→ Description of the task:
When you copy the entries, omit the images and keep every word as it is.

→ Listed records:
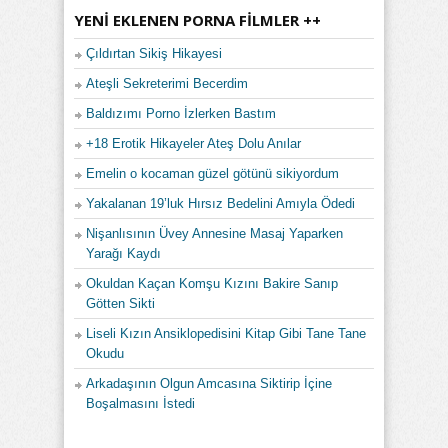
YENI EKLENEN PORNA FILMLER ++
Çıldırtan Sikiş Hikayesi
Ateşli Sekreterimi Becerdim
Baldızımı Porno İzlerken Bastım
+18 Erotik Hikayeler Ateş Dolu Anılar
Emelin o kocaman güzel götünü sikiyordum
Yakalanan 19’luk Hırsız Bedelini Amıyla Ödedi
Nişanlısının Üvey Annesine Masaj Yaparken
Yarağı Kaydı
Okuldan Kaçan Komşu Kızını Bakire Sanıp
Götten Sikti
Liseli Kızın Ansiklopedisini Kitap Gibi Tane Tane
Okudu
Arkadaşının Olgun Amcasına Siktirip İçine
Boşalmasını İstedi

→ Exercise response:
YENI EKLENEN PORNA FILMLER ++
Çıldırtan Sikiş Hikayesi
Ateşli Sekreterimi Becerdim
Baldızımı Porno İzlerken Bastım
+18 Erotik Hikayeler Ateş Dolu Anılar
Emelin o kocaman güzel götünü sikiyordum
Yakalanan 19’luk Hırsız Bedelini Amıyla Ödedi
Nişanlısının Üvey Annesine Masaj Yaparken
Yarağı Kaydı
Okuldan Kaçan Komşu Kızını Bakire Sanıp
Götten Sikti
Liseli Kızın Ansiklopedisini Kitap Gibi Tane Tane
Okudu
Arkadaşının Olgun Amcasına Siktirip İçine
Boşalmasını İstedi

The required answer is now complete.